SD_map_f(SD_df, Coords_df, legend_pos = "right")
-
SD_df: a data frame resulting from the call to the function compute_SD_allSamples. The data frame contains the following columns: i) the samples IDs, ii) k values, the number of neighbors considered to compute the SD metric, and iii) the SD values
-
Coords_df: data frame containing the coordinates of each sample in the projection to use for the representation of the samples
-
legend_pos: Optional argument to define the position of the legend
A list containing:
- A data frame containing the same columns as Coords_df and a column corresponding to the averaged SD values over k.
- The plot representing all samples in a two dimensional space. A color gradient is used to represent the SD values averaged over the k levels.

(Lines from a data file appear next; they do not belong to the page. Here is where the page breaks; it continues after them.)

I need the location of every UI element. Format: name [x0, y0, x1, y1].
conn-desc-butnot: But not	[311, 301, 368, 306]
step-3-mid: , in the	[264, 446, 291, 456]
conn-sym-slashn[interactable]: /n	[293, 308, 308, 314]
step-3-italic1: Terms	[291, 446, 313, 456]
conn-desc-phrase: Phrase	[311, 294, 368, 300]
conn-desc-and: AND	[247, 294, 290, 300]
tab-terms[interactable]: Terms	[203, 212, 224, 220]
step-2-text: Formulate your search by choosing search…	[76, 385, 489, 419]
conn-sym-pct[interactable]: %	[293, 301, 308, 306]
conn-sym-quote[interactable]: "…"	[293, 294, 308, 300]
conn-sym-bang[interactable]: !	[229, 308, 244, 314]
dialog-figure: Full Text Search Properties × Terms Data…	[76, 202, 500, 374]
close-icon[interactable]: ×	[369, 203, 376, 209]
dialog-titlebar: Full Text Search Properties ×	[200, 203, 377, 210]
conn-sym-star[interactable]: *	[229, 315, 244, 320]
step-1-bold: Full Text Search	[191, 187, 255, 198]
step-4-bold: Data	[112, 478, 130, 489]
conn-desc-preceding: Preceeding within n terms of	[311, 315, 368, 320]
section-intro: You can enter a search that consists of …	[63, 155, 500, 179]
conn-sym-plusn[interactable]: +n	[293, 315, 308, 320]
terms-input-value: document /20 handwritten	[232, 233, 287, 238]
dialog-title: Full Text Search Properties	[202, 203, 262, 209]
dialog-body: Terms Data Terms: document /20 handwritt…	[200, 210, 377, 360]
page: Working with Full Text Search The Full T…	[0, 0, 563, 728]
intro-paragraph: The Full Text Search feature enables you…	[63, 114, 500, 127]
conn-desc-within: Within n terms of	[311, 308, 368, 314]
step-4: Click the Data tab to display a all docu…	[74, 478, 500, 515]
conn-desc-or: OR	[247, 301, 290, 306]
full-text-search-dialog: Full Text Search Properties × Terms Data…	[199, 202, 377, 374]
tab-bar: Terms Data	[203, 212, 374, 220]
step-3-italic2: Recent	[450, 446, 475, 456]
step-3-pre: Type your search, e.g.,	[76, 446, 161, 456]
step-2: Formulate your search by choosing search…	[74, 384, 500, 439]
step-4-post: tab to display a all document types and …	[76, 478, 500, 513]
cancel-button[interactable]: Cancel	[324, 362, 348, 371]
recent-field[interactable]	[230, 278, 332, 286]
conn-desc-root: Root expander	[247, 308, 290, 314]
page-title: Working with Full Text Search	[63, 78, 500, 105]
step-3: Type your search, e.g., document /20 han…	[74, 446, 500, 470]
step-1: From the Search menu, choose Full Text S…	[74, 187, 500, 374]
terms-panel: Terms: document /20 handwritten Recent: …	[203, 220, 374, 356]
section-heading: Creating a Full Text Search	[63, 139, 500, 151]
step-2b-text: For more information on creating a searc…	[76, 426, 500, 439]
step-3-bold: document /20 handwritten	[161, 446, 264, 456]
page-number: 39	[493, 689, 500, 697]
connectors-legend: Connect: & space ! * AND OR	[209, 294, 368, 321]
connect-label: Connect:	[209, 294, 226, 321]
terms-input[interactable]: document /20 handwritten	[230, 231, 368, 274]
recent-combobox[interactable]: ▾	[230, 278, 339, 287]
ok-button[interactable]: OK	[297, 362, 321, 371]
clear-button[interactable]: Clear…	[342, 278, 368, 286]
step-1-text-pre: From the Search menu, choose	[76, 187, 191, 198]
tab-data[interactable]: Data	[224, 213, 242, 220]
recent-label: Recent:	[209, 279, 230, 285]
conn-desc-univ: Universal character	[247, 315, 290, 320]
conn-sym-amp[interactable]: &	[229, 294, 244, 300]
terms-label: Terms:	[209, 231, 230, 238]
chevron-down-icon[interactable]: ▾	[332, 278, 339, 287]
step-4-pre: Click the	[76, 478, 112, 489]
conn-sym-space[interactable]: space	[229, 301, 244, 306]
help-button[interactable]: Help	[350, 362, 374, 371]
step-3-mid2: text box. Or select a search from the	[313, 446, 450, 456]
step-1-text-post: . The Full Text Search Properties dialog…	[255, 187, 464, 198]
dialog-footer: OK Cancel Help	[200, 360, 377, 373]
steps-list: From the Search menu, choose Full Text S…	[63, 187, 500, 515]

This function allows to compute the Moran’s Index autocorrelation coefficient for a given feature used in the dimensionality reduction technique, for different levels of the parameter k which corresponds to the number of samples to consider for the samples neighborhood definition. The MI values are computed using the Moran.I function from the R package ape.
moran_I_knn(expr_data , spatial_data, listK)
-
expr_data: matrix containing, for each sample (in rows), the values of the features (in columns) for which the MI values will be calculated
-
spatial_data: matrix containing the coordinates of each sample in the projection used to define the samples neighborhood
-
listK: vector listing the k values corresponding to the number of samples considered to define samples neighborhood
- MI_array: 3D array containing the MI values and their associated p-values for each feature (in columns), and each k level (in rows).